## WHAT YOU HAVE TO DO
Restate the listing below line for line and word for word, without the pictures.

## SUPPLIED ENTRIES

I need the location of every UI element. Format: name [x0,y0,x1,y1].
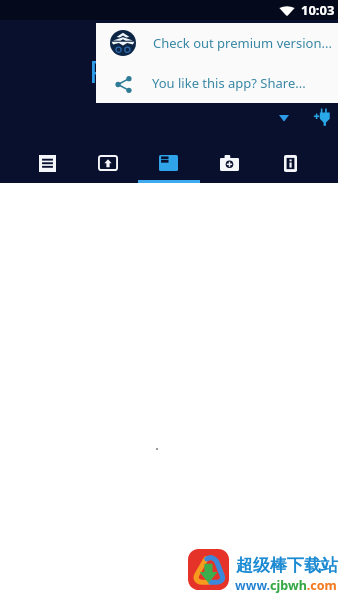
button[interactable]: Check out premium version... [96,23,338,63]
staticText: Psiphon Pro [89,50,265,92]
staticText: www.cjbwh.com [235,577,337,594]
button[interactable]: You like this app? Share... [96,63,338,103]
staticText: Check out premium version... [153,34,332,52]
button[interactable]: Upload [77,135,138,183]
button[interactable]: Browser [138,135,199,183]
button[interactable]: Expand region list [267,101,300,134]
staticText: You like this app? Share... [152,74,306,92]
button[interactable]: Add connection [304,100,338,134]
button[interactable]: Logs [17,135,77,183]
button[interactable]: Camera [199,135,260,183]
staticText: 10:03 [301,1,335,19]
staticText: 超级棒下载站 [236,555,338,576]
button[interactable]: Device info [260,135,321,183]
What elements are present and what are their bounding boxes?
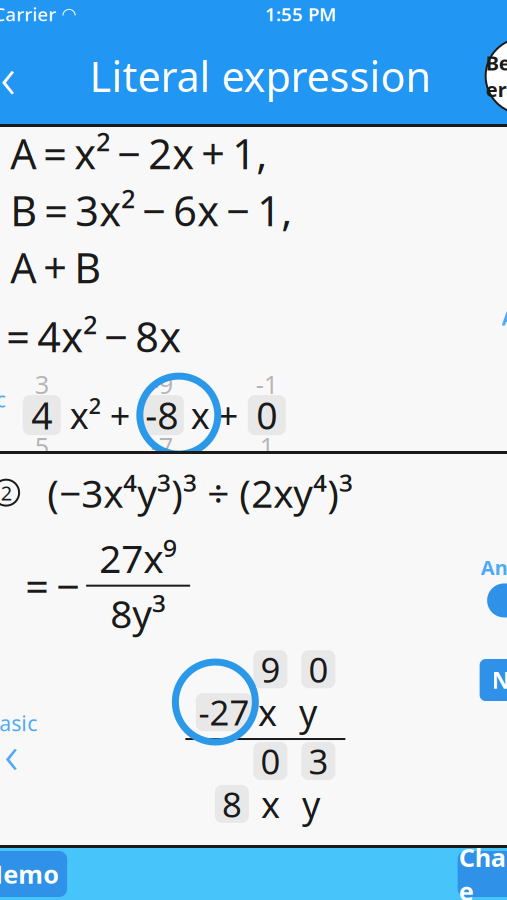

## ANSWER FOR THE TASK
I need the location of every UI element. Format: name [x0,y0,x1,y1].
button[interactable]: Check out premium version... [96,23,338,63]
staticText: Psiphon Pro [89,50,265,92]
staticText: www.cjbwh.com [235,577,337,594]
button[interactable]: You like this app? Share... [96,63,338,103]
staticText: Check out premium version... [153,34,332,52]
button[interactable]: Upload [77,135,138,183]
button[interactable]: Browser [138,135,199,183]
button[interactable]: Expand region list [267,101,300,134]
staticText: You like this app? Share... [152,74,306,92]
button[interactable]: Add connection [304,100,338,134]
button[interactable]: Logs [17,135,77,183]
button[interactable]: Camera [199,135,260,183]
staticText: 10:03 [301,1,335,19]
staticText: 超级棒下载站 [236,555,338,576]
button[interactable]: Device info [260,135,321,183]
What elements are present and what are their bounding boxes?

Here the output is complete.